Go-webkit2: WebKit bindings for Go (w/headless support & JavaScript evaluation) - sqs
https://sourcegraph.com/github.com/sourcegraph/go-webkit2/readme

======
sqs
I built go-webkit2 to make it easy to run a headless WebKit on a Web server to
serve static HTML pages (generated from an AngularJS app) to search engines
and other clients without JavaScript support. Right now it supports the most
common operations and works well for headless browsing and GTK+ widget
embedding.

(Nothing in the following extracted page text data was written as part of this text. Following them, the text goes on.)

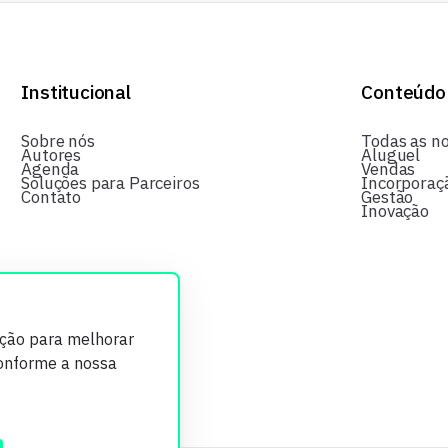
Institucional
Conteúdo
Sobre nós
Todas as no
Autores
Aluguel
Agenda
Vendas
Soluções para Parceiros
Incorporaç
Contato
Gestão
Inovação
ição para melhorar
conforme a nossa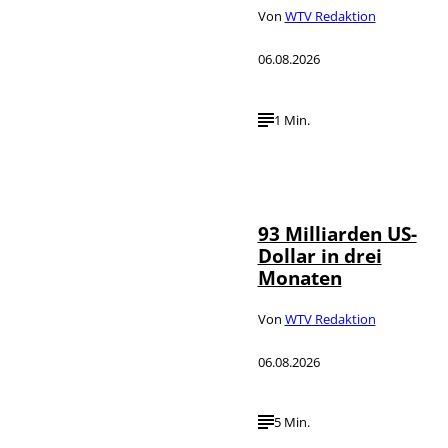
Von
WTV Redaktion
06.08.2026
1 Min.
IMAGO /
©
NurPhoto
93 Milliarden US-
Dollar in drei
Monaten
Von
WTV Redaktion
06.08.2026
5 Min.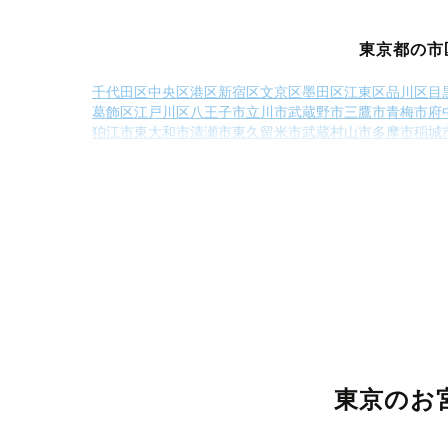
東京都の市
千代田区
中央区
港区
新宿区
文京区
墨田区
江東区
品川区
目
葛飾区
江戸川区
八王子市
立川市
武蔵野市
三鷹市
青梅市
府
狛江市
東大和市
清瀬市
東久留米市
武蔵村山市
多摩市
稲城
西多摩郡奥多摩町
大島町
利島村
新島村
東京のお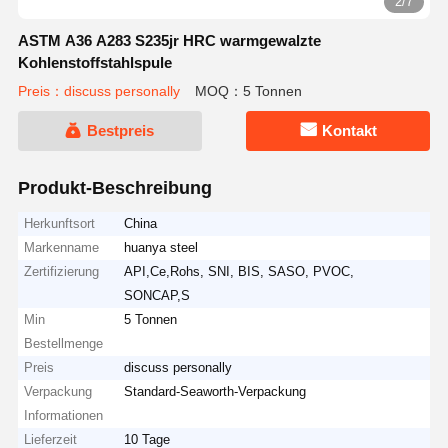
2/7
ASTM A36 A283 S235jr HRC warmgewalzte
Kohlenstoffstahlspule
Preis：discuss personally
MOQ：5 Tonnen
Bestpreis
Kontakt
Produkt-Beschreibung
Herkunftsort
China
Markenname
huanya steel
Zertifizierung
API,Ce,Rohs, SNI, BIS, SASO, PVOC,
SONCAP,S
Min
5 Tonnen
Bestellmenge
Preis
discuss personally
Verpackung
Standard-Seaworth-Verpackung
Informationen
Lieferzeit
10 Tage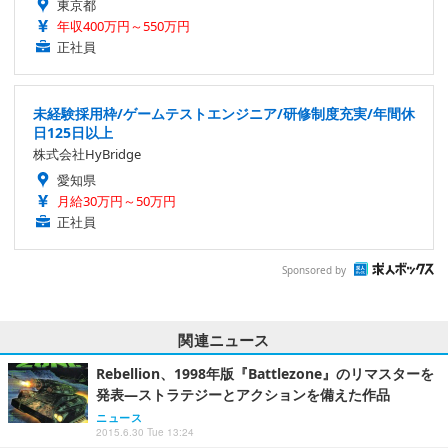
東京都
年収400万円～550万円
正社員
未経験採用枠/ゲームテストエンジニア/研修制度充実/年間休
日125日以上
株式会社HyBridge
愛知県
月給30万円～50万円
正社員
Sponsored by
関連ニュース
Rebellion、1998年版『Battlezone』のリマスターを
発表―ストラテジーとアクションを備えた作品
ニュース
2015.6.30 Tue 13:24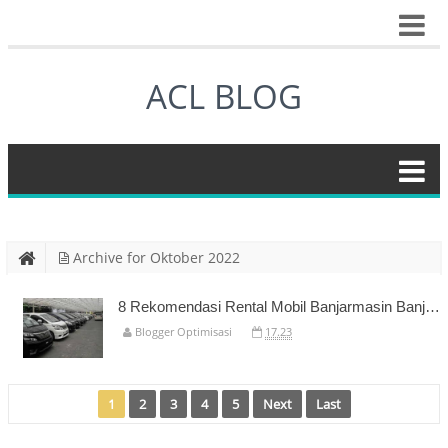
ACL BLOG
Archive for Oktober 2022
8 Rekomendasi Rental Mobil Banjarmasin Banjarbaru Martapura
Blogger Optimisasi
17.23
1
2
3
4
5
Next
Last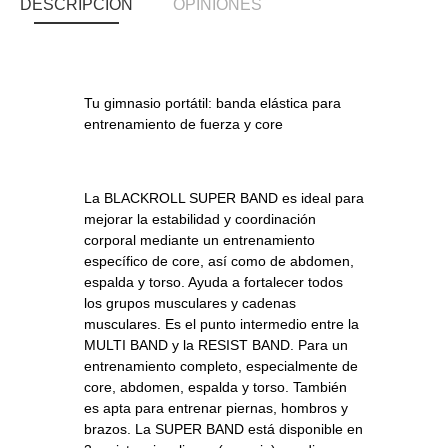
DESCRIPCIÓN
OPINIONES
Tu gimnasio portátil: banda elástica para
entrenamiento de fuerza y ​​core
La BLACKROLL SUPER BAND es ideal para
mejorar la estabilidad y coordinación
corporal mediante un entrenamiento
específico de core, así como de abdomen,
espalda y torso. Ayuda a fortalecer todos
los grupos musculares y cadenas
musculares. Es el punto intermedio entre la
MULTI BAND y la RESIST BAND. Para un
entrenamiento completo, especialmente de
core, abdomen, espalda y torso. También
es apta para entrenar piernas, hombros y
brazos. La SUPER BAND está disponible en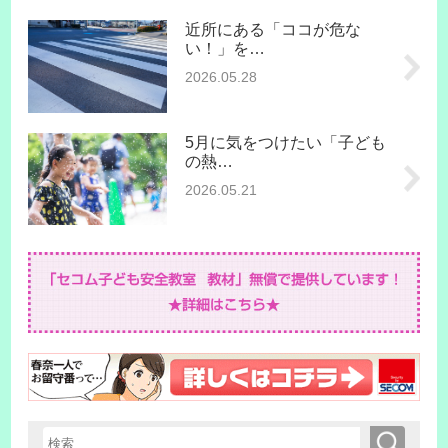
近所にある「ココが危な
い！」を…
2026.05.28
5月に気をつけたい「子ども
の熱…
2026.05.21
検索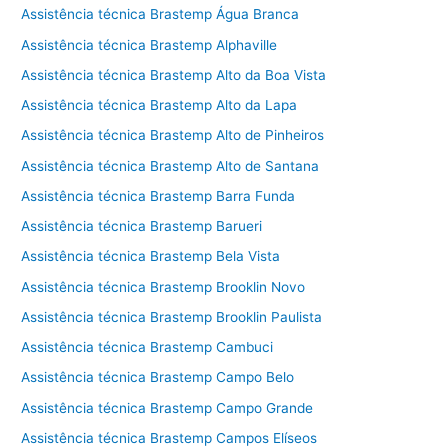
Assistência técnica Brastemp Água Branca
Assistência técnica Brastemp Alphaville
Assistência técnica Brastemp Alto da Boa Vista
Assistência técnica Brastemp Alto da Lapa
Assistência técnica Brastemp Alto de Pinheiros
Assistência técnica Brastemp Alto de Santana
Assistência técnica Brastemp Barra Funda
Assistência técnica Brastemp Barueri
Assistência técnica Brastemp Bela Vista
Assistência técnica Brastemp Brooklin Novo
Assistência técnica Brastemp Brooklin Paulista
Assistência técnica Brastemp Cambuci
Assistência técnica Brastemp Campo Belo
Assistência técnica Brastemp Campo Grande
Assistência técnica Brastemp Campos Elíseos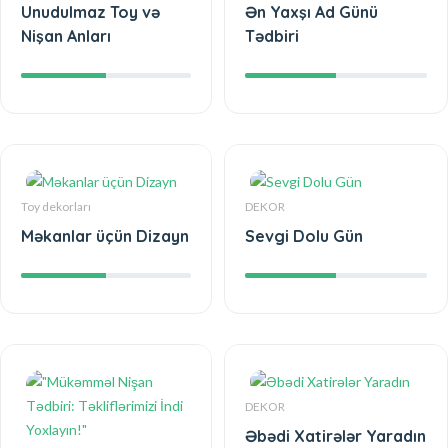
Unudulmaz Toy və
Ən Yaxşı Ad Günü
Nişan Anları
Tədbiri
Toy dekorları
DEKOR
Məkanlar üçün Dizayn
Sevgi Dolu Gün
DEKOR
Əbədi Xatirələr Yaradın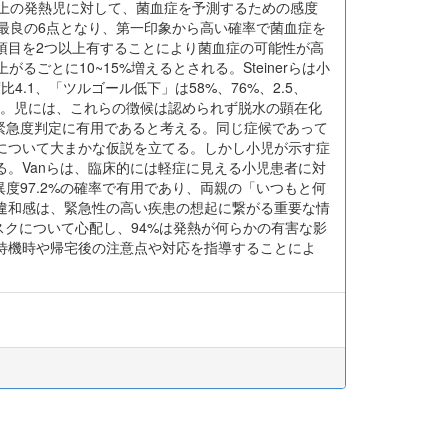
以上の発熱児に対して、菌血症を予測するための感度
アは最良の6点となり、第一印象から高い確率で菌血症を
項目を2つ以上有することにより菌血症の可能性が高
ごとに10~15%増えるとされる。Steinerらは小
.1、「ツルゴール低下」は58%、76%、2.5、
いる。児には、これらの徴候は認められず脱水の顕在化
緊急度判定に有用であると考える。同じ症候であって
について大まかな仮説を立てる。しかし小児が示す症
。Vanらは、臨床的には軽症に見える小児患者に対
度97.2%の確率で有用であり、両親の「いつもと何
違和感は、緊急性の高い疾患の想起に繋がる重要な情
リスクについて心配し、94%は発熱が何らかの有害な影
待機時や帰宅後の注意点や対応を指導することによ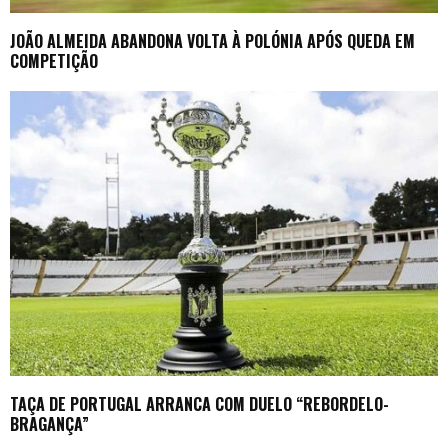
JOÃO ALMEIDA ABANDONA VOLTA À POLÓNIA APÓS QUEDA EM
COMPETIÇÃO
TAÇA DE PORTUGAL ARRANCA COM DUELO “REBORDELO-
BRAGANÇA”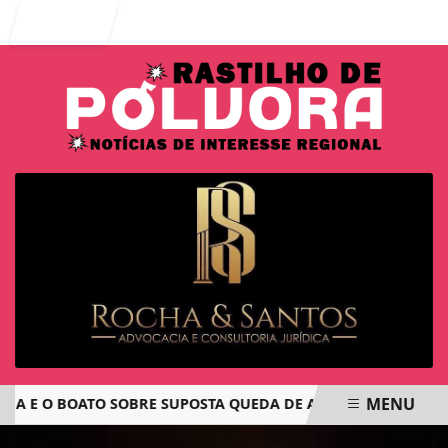
Entrar
MENU
E O BOATO SOBRE SUPOSTA QUEDA DE AVIÃO COM JOVENS DE
EM ALTA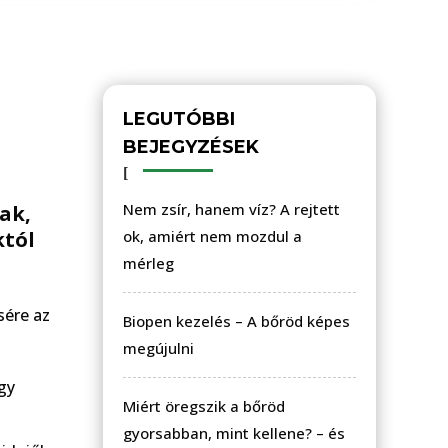
LEGUTÓBBI
BEJEGYZÉSEK
Nem zsír, hanem víz? A rejtett
ak,
któl
ok, amiért nem mozdul a
mérleg
sére az
Biopen kezelés – A bőröd képes
megújulni
gy
Miért öregszik a bőröd
gyorsabban, mint kellene? – és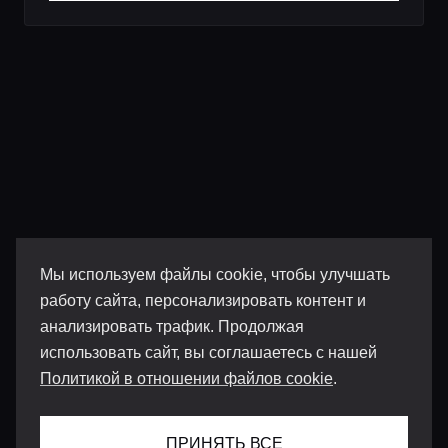
Мы используем файлы cookie, чтобы улучшать
работу сайта, персонализировать контент и
анализировать трафик. Продолжая
использовать сайт, вы соглашаетесь с нашей
Политикой в отношении файлов cookie
.
ПРИНЯТЬ ВСЕ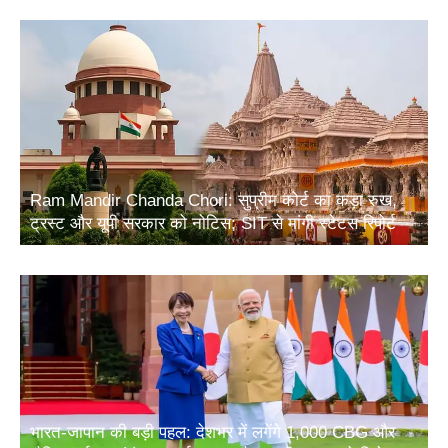
Ram Mandir Chanda Chori: सुप्रीम कोर्ट का कड़ा रुख,
ट्रस्ट और यूपी सरकार को नोटिस; SIT से मांगी स्टेटस रिपोर्ट
भारत-जापान की बड़ी पहल: देशभर में लगेंगे 1,000 CBG और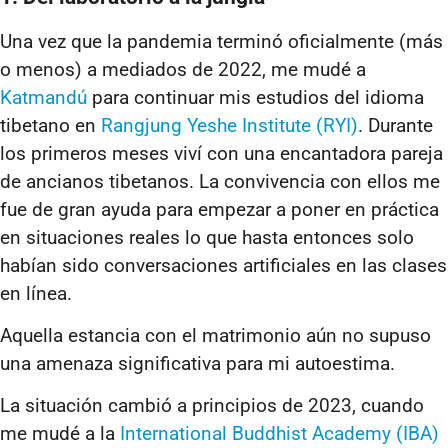
Una vez que la pandemia terminó oficialmente (más
o menos) a mediados de 2022, me mudé a
Katmandú
para continuar mis estudios del idioma
tibetano en
Rangjung Yeshe Institute (RYI)
. Durante
los primeros meses viví con una encantadora pareja
de ancianos tibetanos. La convivencia con ellos me
fue de gran ayuda para empezar a poner en práctica
en situaciones reales lo que hasta entonces solo
habían sido conversaciones artificiales en las clases
en línea.
Aquella estancia con el matrimonio aún no supuso
una amenaza significativa para mi autoestima.
La situación cambió a principios de 2023, cuando
me mudé a la
International Buddhist Academy (IBA)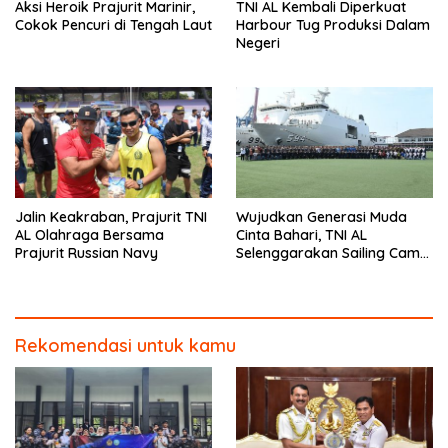
Aksi Heroik Prajurit Marinir,
TNI AL Kembali Diperkuat
Cokok Pencuri di Tengah Laut
Harbour Tug Produksi Dalam
Negeri
Jalin Keakraban, Prajurit TNI
Wujudkan Generasi Muda
AL Olahraga Bersama
Cinta Bahari, TNI AL
Prajurit Russian Navy
Selenggarakan Sailing Camp
Dengan KRI Semarang-594
Rekomendasi untuk kamu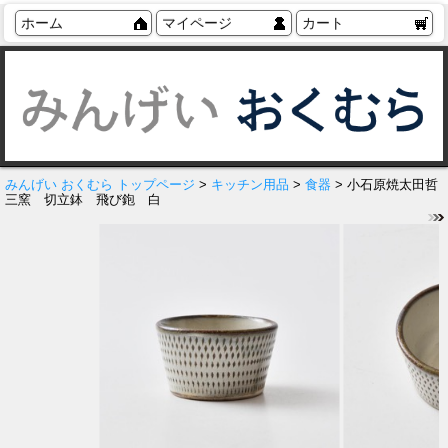
ホーム
マイページ
カート
みんげい おくむら トップページ
>
キッチン用品
>
食器
> 小石原焼太田哲
三窯 切立鉢 飛び鉋 白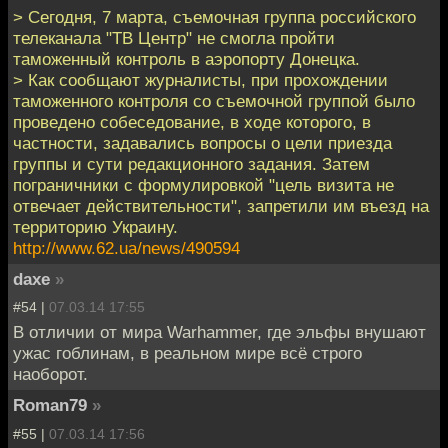
> Сегодня, 7 марта, съемочная группа российского
телеканала "ТВ Центр" не смогла пройти
таможенный контроль в аэропорту Донецка.
> Как сообщают журналисты, при прохождении
таможенного контроля со съемочной группой было
проведено собеседование, в ходе которого, в
частности, задавались вопросы о цели приезда
группы и сути редакционного задания. Затем
пограничники с формулировкой "цель визита не
отвечает действительности", запретили им въезд на
территорию Украину.
http://www.62.ua/news/490594
daxe
»
#54 |
07.03.14 17:55
В отличии от мира Warhammer, где эльфы внушают
ужас гоблинам, в реальном мире всё строго
наоборот.
Roman79
»
#55 |
07.03.14 17:56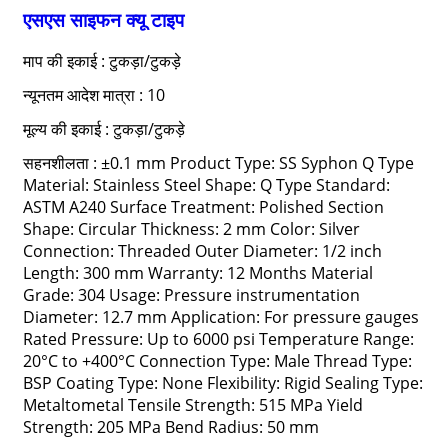
एसएस साइफन क्यू टाइप
माप की इकाई : टुकड़ा/टुकड़े
न्यूनतम आदेश मात्रा : 10
मूल्य की इकाई : टुकड़ा/टुकड़े
सहनशीलता : ±0.1 mm Product Type: SS Syphon Q Type
Material: Stainless Steel Shape: Q Type Standard:
ASTM A240 Surface Treatment: Polished Section
Shape: Circular Thickness: 2 mm Color: Silver
Connection: Threaded Outer Diameter: 1/2 inch
Length: 300 mm Warranty: 12 Months Material
Grade: 304 Usage: Pressure instrumentation
Diameter: 12.7 mm Application: For pressure gauges
Rated Pressure: Up to 6000 psi Temperature Range:
20°C to +400°C Connection Type: Male Thread Type:
BSP Coating Type: None Flexibility: Rigid Sealing Type:
Metaltometal Tensile Strength: 515 MPa Yield
Strength: 205 MPa Bend Radius: 50 mm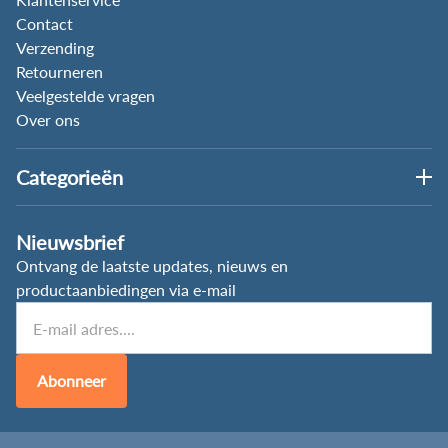
Contact
Verzending
Retourneren
Veelgestelde vragen
Over ons
Categorieën
Nieuwsbrief
Ontvang de laatste updates, nieuws en
productaanbiedingen via e-mail
Abonneer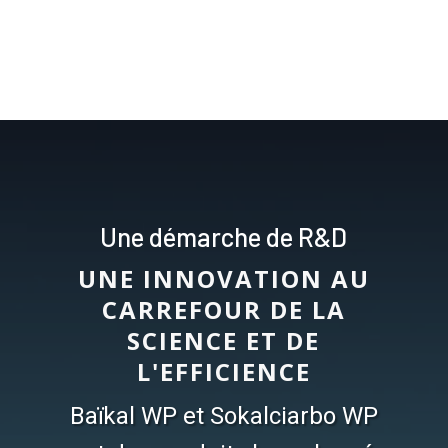
Une démarche de R&D
UNE INNOVATION AU
CARREFOUR DE LA
SCIENCE ET DE
L'EFFICIENCE
Baïkal WP et Sokalciarbo WP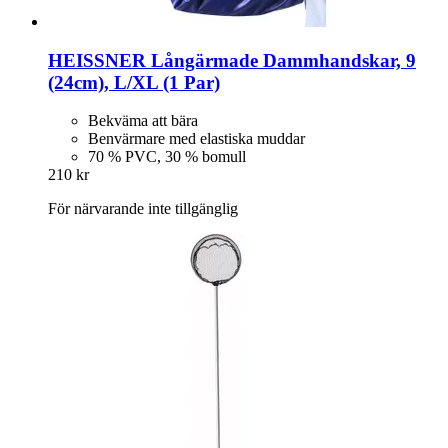
HEISSNER
Långärmade Dammhandskar, 9
(24cm), L/XL (1 Par)
Bekväma att bära
Benvärmare med elastiska muddar
70 % PVC, 30 % bomull
210 kr
För närvarande inte tillgänglig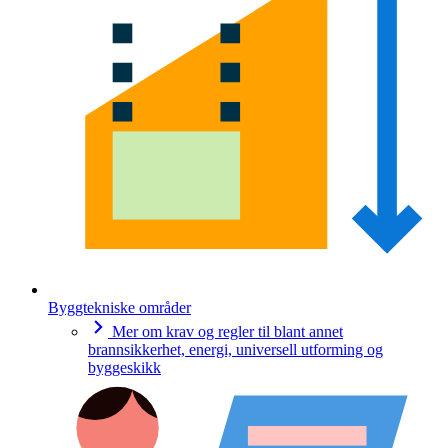
Byggtekniske områder
Mer om krav og regler til blant annet
brannsikkerhet, energi, universell utforming og
byggeskikk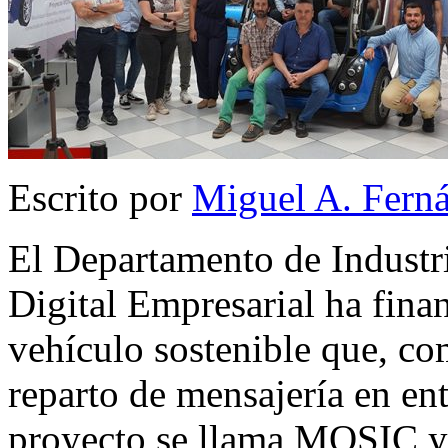
Escrito por
Miguel A. Fern
El Departamento de Industr
Digital Empresarial ha finan
vehículo sostenible que, co
reparto de mensajería en en
proyecto se llama MOSIC y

I will be implementing the rest of the WebKitGTK+ v2 API in the
coming weeks.

go-webkit2 also hooks into
[https://github.com/crazy2be/gojs](https://github.com/crazy2be/gojs) to enable
execution of JavaScript in the context of the browser window. The README at
[https://sourcegraph.com/github.com/sourcegraph/go-
webkit2/re...](https://sourcegraph.com/github.com/sourcegraph/go-
webkit2/readme) has an example of this.

I have a full project demonstrating the usage of go-webkit2 to run a headless
browser and expose operations in a more friendly, Go-idiomatic API:
[https://sourcegraph.com/github.com/sourcegraph/webloop/readm...](https://sourcegraph.com/github.com/sourcegraph/webloop/readme).
It's called WebLoop and is like PhantomJS for Go. It's not ready for release,
but if you are playing around with go-webkit2, it might be helpful.

Thanks to [https://github.com/crazy2be](https://github.com/crazy2be) for CRing
my gojs patches and the Conformal folks for making
[https://github.com/conformal/gotk3](https://github.com/conformal/gotk3).